WHAT TO WORK ON: In the material below, find all lines with the string "ответчика" and copy them.
---------- DATA SHOWN ----------
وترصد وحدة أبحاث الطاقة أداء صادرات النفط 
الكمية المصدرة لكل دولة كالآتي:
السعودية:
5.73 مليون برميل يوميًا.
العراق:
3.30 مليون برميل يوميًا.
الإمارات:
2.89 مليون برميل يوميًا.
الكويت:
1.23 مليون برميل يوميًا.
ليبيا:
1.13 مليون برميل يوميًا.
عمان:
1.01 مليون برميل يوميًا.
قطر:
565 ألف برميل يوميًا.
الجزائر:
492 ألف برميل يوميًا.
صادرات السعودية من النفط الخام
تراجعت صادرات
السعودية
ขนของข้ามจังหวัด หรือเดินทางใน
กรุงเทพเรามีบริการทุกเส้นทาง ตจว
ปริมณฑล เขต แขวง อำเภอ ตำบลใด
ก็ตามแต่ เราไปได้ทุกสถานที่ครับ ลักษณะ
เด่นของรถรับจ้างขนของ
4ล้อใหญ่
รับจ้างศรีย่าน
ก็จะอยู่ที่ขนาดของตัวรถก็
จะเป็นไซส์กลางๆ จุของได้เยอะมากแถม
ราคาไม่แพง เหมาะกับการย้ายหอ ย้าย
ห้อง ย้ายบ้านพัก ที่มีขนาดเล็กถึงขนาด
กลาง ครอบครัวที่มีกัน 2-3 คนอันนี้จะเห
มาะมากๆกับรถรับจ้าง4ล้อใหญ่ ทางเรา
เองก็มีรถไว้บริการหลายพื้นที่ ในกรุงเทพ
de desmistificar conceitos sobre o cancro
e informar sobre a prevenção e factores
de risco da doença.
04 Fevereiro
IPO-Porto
----------
---------- DATA SHOWN ----------
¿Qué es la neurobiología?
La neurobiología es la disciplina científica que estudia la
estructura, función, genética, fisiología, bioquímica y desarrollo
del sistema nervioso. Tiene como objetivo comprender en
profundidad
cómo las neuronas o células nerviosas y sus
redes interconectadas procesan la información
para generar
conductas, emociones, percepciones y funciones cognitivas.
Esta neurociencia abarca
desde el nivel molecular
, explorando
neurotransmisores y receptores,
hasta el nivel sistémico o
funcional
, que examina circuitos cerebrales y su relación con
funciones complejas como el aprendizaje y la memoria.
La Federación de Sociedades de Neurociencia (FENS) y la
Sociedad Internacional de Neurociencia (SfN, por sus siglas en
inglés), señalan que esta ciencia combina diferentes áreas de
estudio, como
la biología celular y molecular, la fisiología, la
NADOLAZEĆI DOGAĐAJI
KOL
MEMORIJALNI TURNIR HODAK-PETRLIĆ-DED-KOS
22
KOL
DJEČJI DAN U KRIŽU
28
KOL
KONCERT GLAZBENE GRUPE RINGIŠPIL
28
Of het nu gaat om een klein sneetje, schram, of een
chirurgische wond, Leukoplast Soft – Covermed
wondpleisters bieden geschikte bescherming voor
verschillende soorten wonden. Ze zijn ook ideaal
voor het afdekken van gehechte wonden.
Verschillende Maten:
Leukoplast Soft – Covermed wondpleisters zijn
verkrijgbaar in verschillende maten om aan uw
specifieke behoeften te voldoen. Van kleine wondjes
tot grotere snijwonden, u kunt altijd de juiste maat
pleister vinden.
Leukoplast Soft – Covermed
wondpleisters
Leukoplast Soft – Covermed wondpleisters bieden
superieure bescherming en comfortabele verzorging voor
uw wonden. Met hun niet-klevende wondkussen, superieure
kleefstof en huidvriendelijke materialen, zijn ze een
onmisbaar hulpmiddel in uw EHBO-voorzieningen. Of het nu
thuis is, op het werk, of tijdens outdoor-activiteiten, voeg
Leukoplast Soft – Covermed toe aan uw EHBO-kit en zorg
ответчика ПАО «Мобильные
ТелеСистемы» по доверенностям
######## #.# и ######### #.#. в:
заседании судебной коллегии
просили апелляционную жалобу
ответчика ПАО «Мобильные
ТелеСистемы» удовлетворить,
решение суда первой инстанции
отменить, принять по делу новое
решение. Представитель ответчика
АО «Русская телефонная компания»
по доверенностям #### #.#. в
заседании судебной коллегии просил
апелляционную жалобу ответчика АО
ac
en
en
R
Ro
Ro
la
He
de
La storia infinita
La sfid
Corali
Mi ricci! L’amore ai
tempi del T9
----------
---------- DATA SHOWN ----------
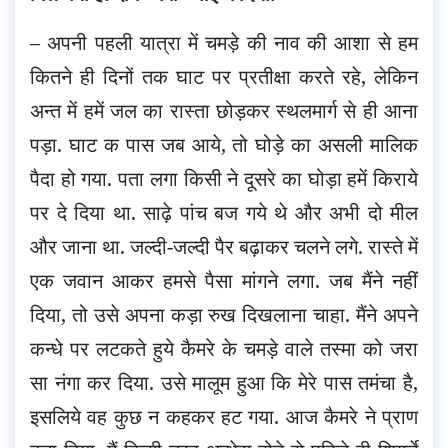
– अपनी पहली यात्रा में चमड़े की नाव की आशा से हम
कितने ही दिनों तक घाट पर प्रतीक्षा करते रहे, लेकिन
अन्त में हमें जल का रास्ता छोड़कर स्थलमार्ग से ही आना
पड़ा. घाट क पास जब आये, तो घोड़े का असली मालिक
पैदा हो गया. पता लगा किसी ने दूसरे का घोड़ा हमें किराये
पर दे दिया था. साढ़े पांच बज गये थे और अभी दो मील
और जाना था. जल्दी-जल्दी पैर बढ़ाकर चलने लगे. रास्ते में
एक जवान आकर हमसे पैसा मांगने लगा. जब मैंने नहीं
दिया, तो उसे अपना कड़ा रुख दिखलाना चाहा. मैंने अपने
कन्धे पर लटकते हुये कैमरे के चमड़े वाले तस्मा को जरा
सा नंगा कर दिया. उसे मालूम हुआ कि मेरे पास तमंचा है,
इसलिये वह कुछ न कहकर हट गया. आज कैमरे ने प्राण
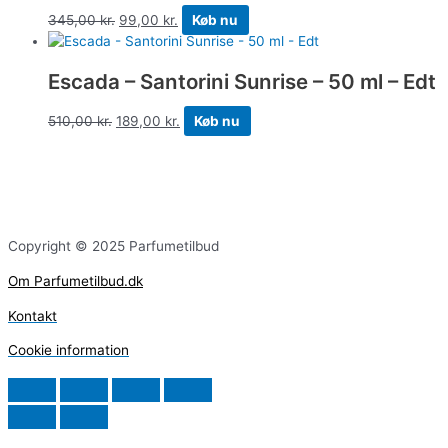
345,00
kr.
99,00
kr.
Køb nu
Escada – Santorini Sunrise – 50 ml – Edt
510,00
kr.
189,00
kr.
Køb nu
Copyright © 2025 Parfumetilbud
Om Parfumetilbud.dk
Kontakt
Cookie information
----------
REPLY:
ответчика ПАО «Мобильные
ответчика ПАО «Мобильные
решение. Представитель ответчика
апелляционную жалобу ответчика АО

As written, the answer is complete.